You are viewing a plain text version of this content. The canonical link for it is here.

Posted to user@cassandra.apache.org by Raj <ra...@gmail.com> on 2011/01/07 17:28:56 UTC

Is this a good schema design to implement a social application..

My question is in context of a social network schema design

I am thinking of following schema for storing a user's data that is
required as he logs in & is led to his homepage:-
(I aimed at a schema design such that through a single row read query
all the data that would be required to put up the homepage of that
user, is retreived.)

UserSuperColumnFamily: {    // Column Family

UserIDKey:
{columns:            MyName, MyEmail, MyCity,...etc
 supercolumns:    MyFollowersList, MyFollowiesList, MyPostsIdKeysList,
MyInterestsList, MyAlbumsIdKeysList, MyVideoIdKeysList,
RecentNotificationsForUserList,  MessagesReceivedList,
MessagesSentList, AccountSettingsList, RecentSelfActivityList,
UpdatesFromFollowiesList
}
}

Thus user's newfeed would be generated using superColumn:
UpdatesFromFollowiesList. But the UpdatesFromFollowiesList, would
obviously contain only Id of the posts and not the entire post data.

Questions:

1.) What could be the problems with this design, any improvements ?

2.) Would frequent & heavy overwrite operations/ row mutations (for
example; when propagating the post updates for news-feed from some
user to all his followies) which leads to rows ultimately being in
several SSTables, will lead to degraded read performance ?? Is it
suitable to use row Cache(too big row but all data required uptil user
is logged in) If I do not use cache, it may be very expensive to pull
the row each time a data is required for the given user since row
would be in several sstables.
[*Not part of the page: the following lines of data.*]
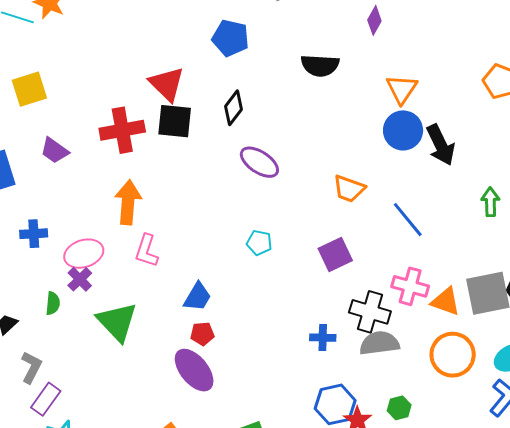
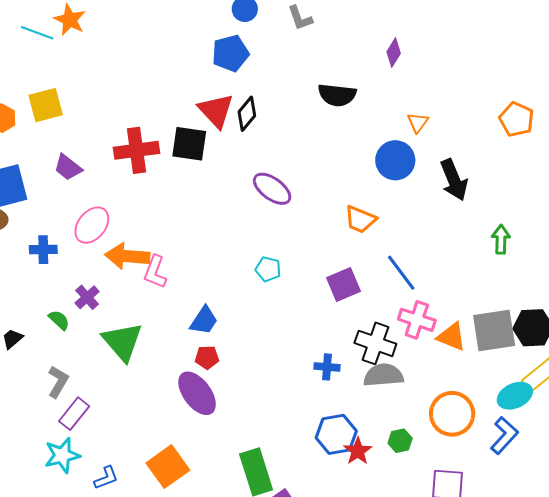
blue pentagon: (231, 38) -> (230, 53), moved, turned -30
red triangle: (167, 84) -> (216, 111), moved
orange triangle: (402, 89) -> (418, 122), size x0.7
black diamond: (234, 108) -> (247, 114), moved
blue circle: (403, 130) -> (395, 160), moved
orange arrow: (128, 202) -> (127, 256), moved, turned -93
blue line: (408, 220) -> (401, 273), moved
pink ellipse: (84, 254) -> (92, 225), moved, turned -36
green semicircle: (53, 303) -> (59, 320), turned -55
orange circle: (453, 355) -> (452, 414), moved
gray L-shape: (31, 367) -> (58, 382), moved
purple rectangle: (46, 399) -> (74, 414), moved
How can I improve the
read performance here

The actual data of the posts from network would be retrieved using
PostIdKey through subsequent read queries from columnFamily
PostsSuperColumnFamily which would be like follows:

PostsSuperColumnFamily:{

PostIdKey:
{
columns:            PostOwnerId, PostBody
supercolumns:   TagsForPost {list of columns of all tags for the
post}, PeopleWhoLikedThisPost {list of columns of UserIdKey of all the
likers}
}
}

Is this the best design to go with or are there any issues to consider
here ? Thanks in anticipation of your valuable comments.!

Re: Is this a good schema design to implement a social application..

Posted by Edward Capriolo <ed...@gmail.com>.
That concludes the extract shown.